Instruction des autorisations de construire : vers un service mutualisé à l’échelle intercommunale?

Le 13 mai dernier au Cannet-des-Maures, l’Association des Maires du Var a convié ses adhérents à participer à une réunion sur le thème de l’instruction des documents d’urbanisme coanimée avec l’Association des Maires Ruraux et la DDTM. A l’heure où les communes et intercommunalités réfléchissent à se doter elles-mêmes de services d’instructions compétents, les services de l’Etat ont réaffirmé ne pas avoir l’intention de faillir aux obligations que leur confère la loi en matière d’assistance apportée aux petites communes dans l’instruction des autorisations de construire. En effet, ces dispositifs permettent aux communes qui ne disposent pas de moyens budgétaires suffisants de bénéficier d’un appui des services de l’État dans des domaines comme l’aménagement de l’habitat ou la voirie. Au cours des débats, le directeur de la DDTM du Var, Jean-Michel MAURIN, a plaidé en faveur d’une facilitation de l’instruction des documents d’urbanisme, notamment par la numérisation des documents d’urbanisme, tandis que Jean-Pierre VERAN, président de l’AMF83, a invité les élus à réfléchir à la mise en place d’une ingénierie publique mutualisée au sein des intercommunalités.

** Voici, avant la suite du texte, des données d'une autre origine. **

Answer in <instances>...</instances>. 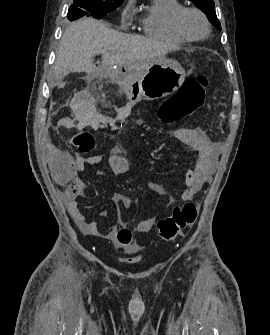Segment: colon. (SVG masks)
Returning a JSON list of instances; mask_svg holds the SVG:
<instances>
[{
  "mask_svg": "<svg viewBox=\"0 0 270 335\" xmlns=\"http://www.w3.org/2000/svg\"><path fill=\"white\" fill-rule=\"evenodd\" d=\"M208 85V78L199 75L196 78H189L182 88L170 97L164 99L158 116L165 124L182 122L187 116L198 109L204 100V89ZM70 144L83 154H91L96 150L97 144L92 133L87 131L77 132L70 137ZM197 218V205L194 201H188L177 205L171 214L159 219L157 231L160 238L170 241L177 235L193 225ZM122 244H129L132 234L128 228H122L117 234Z\"/></svg>",
  "mask_w": 270,
  "mask_h": 335,
  "instance_id": "colon-1",
  "label": "colon"
}]
</instances>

Mise à disposition partielle ou totale des services de la DDTM

Pour la prise en charge de l’urbanisme, la législation actuelle offre un éventail de solutions plus ou moins intégrées, permettant à chaque commune de choisir celle qui lui convient le mieux.
L ‘article L 422-8 du code de l’urbanisme permet aux communes de moins de 10 000 habitants de conventionner avec les services de l’Etat pour bénéficier d’une assistance juridique et technique pour l’instruction de leurs documents d’urbanisme. Cette mise à disposition des services est totale pour les communes de moins de 2000 habitants et partielle pour les communes de plus de 2000 habitants qui instruisent elles-mêmes les certificats d’urbanisme de simple information ou les déclarations préalables.
Dans notre département, 49 communes ou intercommunalités instruisent seules leurs documents d’urbanisme. 47 communes en confèrent l’instruction partielle au service de la DDTM et 52 communes en confèrent totalement l’instruction. Les actes des 5 communes non dotées d’un POS ou d’un PLU sont également instruits par les services de l’Etat.

Avenir des dispositifs ATESAT et ADS : désengagement de l’Etat ou nouveau partage des tâches?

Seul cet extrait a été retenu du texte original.